INFO:syne_tune.tuner:Tuning finished, results of trials can be found on /home/d2l-worker/syne-tune/python-entrypoint-2023-02-10-04-25-46-031
--------------------
Resource summary (last result is reported):
trial_id status iter learning_rate batch_size max_epochs epoch validation_error worker-time
0 Completed 10 0.100000 128 10 10 0.272152 93.415593
1 Completed 10 0.070838 164 10 10 0.396901 91.280133
2 Stopped 2 0.033073 143 10 2 0.900040 21.134821
3 Completed 10 0.327883 196 10 10 0.246272 87.031827
4 Stopped 4 0.010647 255 10 4 0.899109 40.460765
5 Completed 10 0.290278 41 10 10 0.138099 214.133559
6 Completed 10 0.821953 73 10 10 0.136102 122.203708
7 Completed 10 0.275086 62 10 10 0.156755 128.145663
8 Stopped 4 0.023277 217 10 4 0.900867 34.682456
9 Stopped 2 0.042908 189 10 2 0.899992 20.798310
10 Stopped 2 0.082697 214 10 2 0.899948 21.235815
11 Stopped 2 0.012997 164 10 2 0.899995 22.458586
12 Stopped 4 0.011329 255 10 4 0.901248 36.187555
13 Completed 10 0.220091 82 10 10 0.217100 139.510096
14 Stopped 4 0.020414 237 10 4 0.900652 36.855564
15 Completed 10 0.678459 203 10 10 0.178764 84.944084
16 InProgress 8 0.431085 125 10 8 0.192300 72.108503
17 InProgress 2 0.615727 55 10 2 0.345099 35.291729
2 trials running, 16 finished (8 until the end), 723.03s wallclock-time
validation_error: best 0.13610213994979858 for trial-id 6
--------------------
Note that we are running a variant of ASHA where underperforming trials
are stopped early. This is different to our implementation in
Section 19.4.1, where each training job is started with a
fixed max_epochs
. In the latter case, a well-performing trial which
reaches the full 10 epochs, first needs to train 1, then 2, then 4, then
8 epochs, each time starting from scratch. This type of pause-and-resume
scheduling can be implemented efficiently by checkpointing the training
state after each epoch, but we avoid this extra complexity here. After
the experiment has finished, we can retrieve and plot results.
d2l.set_figsize()
e = load_experiment(tuner.name)
e.plot()
WARNING:matplotlib.legend:No artists with labels found to put in legend. Note that artists whose label start with an underscore are ignored when legend() is called with no argument.

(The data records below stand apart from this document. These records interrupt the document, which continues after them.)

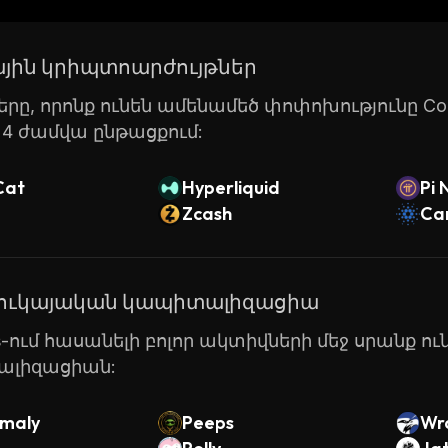
Ertha is an innovative digital asset trading platform th
elling, storing and transferring their digital assets. W
յին կրիպտոարժույթներ
measures it makes it easy for anyone to get started in c
րը, որոնք ունեն ամենամեծ փոփոխությունը Coin
24 ժամվա ընթացքում:
Cat
Hyperliquid
Pi 
Zcash
Ca
շուկայական կապիտալիզացիա
ts-ում հասանելի բոլոր ակտիվների մեջ սրանք ո
լիզացիան:
maly
Peeps
Wr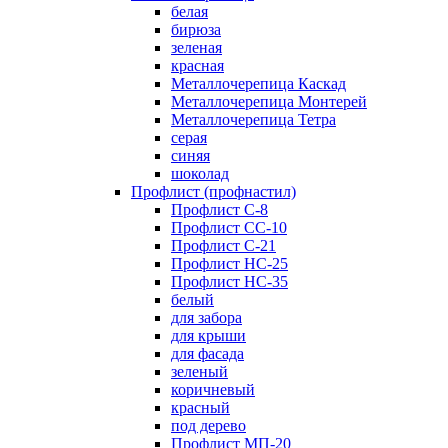
белая
бирюза
зеленая
красная
Металлочерепица Каскад
Металлочерепица Монтерей
Металлочерепица Тетра
серая
синяя
шоколад
Профлист (профнастил)
Профлист С-8
Профлист СС-10
Профлист C-21
Профлист НС-25
Профлист НС-35
белый
для забора
для крыши
для фасада
зеленый
коричневый
красный
под дерево
Профлист МП-20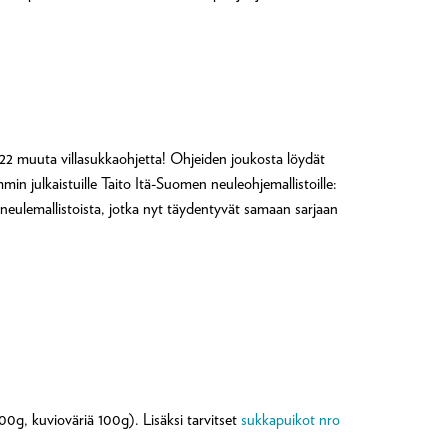
si 22 muuta villasukkaohjetta! Ohjeiden joukosta löydät
n julkaistuille Taito Itä-Suomen neuleohjemallistoille:
 neulemallistoista, jotka nyt täydentyvät samaan sarjaan
200g, kuvioväriä 100g). Lisäksi tarvitset
sukkapuikot nro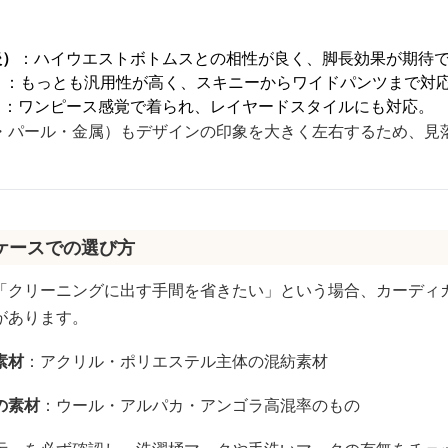
後）
：ハイウエストボトムスとの相性が良く、脚長効果が期待
）
：もっとも汎用性が高く、スキニーからワイドパンツまで対
）
：ワンピース感覚で着られ、レイヤードスタイルにも対応。
・パール・金属）もデザインの印象を大きく左右するため、見
ケースでの選び方
「クリーニングに出す手間を省きたい」という場合、カーディガ
があります。
素材
：アクリル・ポリエステル主体の混紡素材
の素材
：ウール・アルパカ・アンゴラ高混率のもの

19.5.3. Visualize the Optimization Process¶
Once more, we visualize the learning curves of every trial (each color in the plot represents a trial). Compare this to asynchronous random search in Section 19.3. As we have seen for successive halving in Section 19.4, most of the trials are stopped at 1 or 2 epochs (\(r_{\text{min}}\) or \(\eta * r_{\text{min}}\)). However, trials do not stop at the same point, because they require different amount of time per epoch. If we ran standard successive halving instead of ASHA, we would need to synchronize our workers, before we can promote configurations to the next rung level.
d2l.set_figsize([6, 2.5])
results = e.results
for trial_id in results.trial_id.unique():
df = results[results["trial_id"] == trial_id]
d2l.plt.plot(
df["st_tuner_time"],
df["validation_error"],
marker="o"
)
d2l.plt.xlabel("wall-clock time")
d2l.plt.ylabel("objective function")
Text(0, 0.5, 'objective function')
19.5.4. Summary¶
Compared to random search, successive halving is not quite as trivial to run in an asynchronous distributed setting. To avoid synchronisation points, we promote configurations as quickly as possible to the next rung level, even if this means promoting some wrong ones. In practice, this usually does not hurt much, and the gains of asynchronous versus synchronous scheduling are usually much higher than the loss of the suboptimal decision making.